(Extracted records)
***
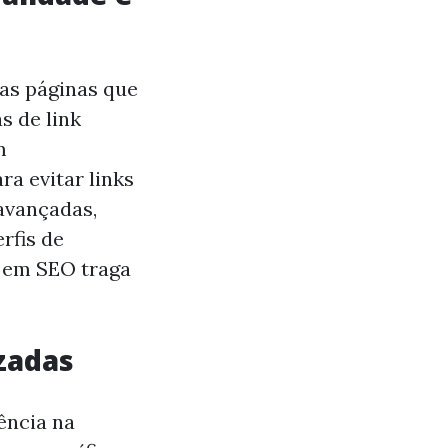
as páginas que
s de link
m
ra evitar links
avançadas,
rfis de
o em SEO traga
zadas
ência na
***
--- Work required ---
The response should contain every record above exactly as written, and none of the pictures.

--- Expected output ---
as páginas que
s de link
m
ra evitar links
avançadas,
rfis de
o em SEO traga
zadas
ência na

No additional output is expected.